Sementara itu, Menteri Pendidikan Dasar dan Menengah RI, Prof. Abdul Mu’ti, menyampaikan bahwa eksistensi PMI Dea Malela sejalan dengan semangat pembangunan sumber daya manusia sebagaimana tercermin dalam Asta Cita Presiden Republik Indonesia, Prabowo Subianto. Ia mengajak seluruh santri untuk menjadikan proses belajar sebagai investasi jangka panjang dalam meraih cita-cita.
“Masa depan dibangun dari ketekunan hari ini. Teruslah belajar, hormati orang tua dan guru, serta persiapkan diri menjadi generasi yang memberi manfaat bagi masyarakat, bangsa, dan negara,” pesannya kepada para santri.
Dalam kesempatan tersebut, Prof. Abdul Mu’ti juga menyinggung sosok Ismail Dea Malela yang dikenal dalam sejarah sebagai tokoh penyebar syiar Islam dari Tana Samawa. Nilai-nilai keteladanan, dedikasi, dan semangat keilmuan yang diwariskan tokoh tersebut diharapkan terus hidup dan menjadi inspirasi bagi generasi penerus.

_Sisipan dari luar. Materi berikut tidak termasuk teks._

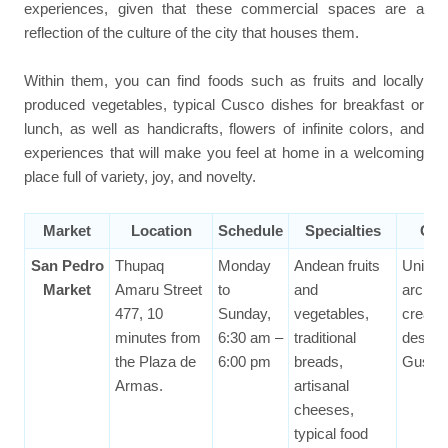
experiences, given that these commercial spaces are a
reflection of the culture of the city that houses them.
Within them, you can find foods such as fruits and locally
produced vegetables, typical Cusco dishes for breakfast or
lunch, as well as handicrafts, flowers of infinite colors, and
experiences that will make you feel at home in a welcoming
place full of variety, joy, and novelty.
Market
Location
Schedule
Specialties
Cur
San Pedro
Thupaq
Monday
Andean fruits
Uniqu
Market
Amaru Street
to
and
archite
477, 10
Sunday,
vegetables,
creatio
minutes from
6:30 am –
traditional
design
the Plaza de
6:00 pm
breads,
Gustave
Armas.
artisanal
cheeses,
typical food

Memasuki usia ke-10, PMI Dea Malela dinilai telah menunjukkan komitmennya sebagai lembaga pendidikan yang memadukan penguatan nilai-nilai keislaman dengan penguasaan ilmu pengetahuan, sains, dan teknologi. Hal ini menjadi modal penting dalam mencetak generasi yang adaptif, inklusif, dan siap berkontribusi dalam pembangunan nasional.
Kehadiran Wakil Bupati Sumbawa, Drs. H. Mohamad Ansori, bersama jajaran menteri dan wakil menteri dalam peringatan tersebut juga mencerminkan sinergi antara pemerintah pusat, pemerintah daerah, dan lembaga pendidikan dalam memperkuat ekosistem pembangunan manusia Indonesia.
Resepsi Milad Tasyakur Satu Dasawarsa PMI Dea Malela pun menjadi momentum yang menegaskan bahwa investasi terbesar sebuah bangsa bukan semata pada pembangunan fisik, melainkan pada lahirnya generasi yang berilmu, berakhlak, dan memiliki kepedulian terhadap masa depan peradaban.
Dengan semangat satu dasawarsa, PMI Dea Malela diharapkan terus menjadi ruang tumbuh bagi lahirnya pemimpin-pemimpin masa depan yang mampu membawa nilai-nilai kebaikan, persatuan, dan kemajuan, baik di tingkat daerah, nasional, maupun dunia internasional.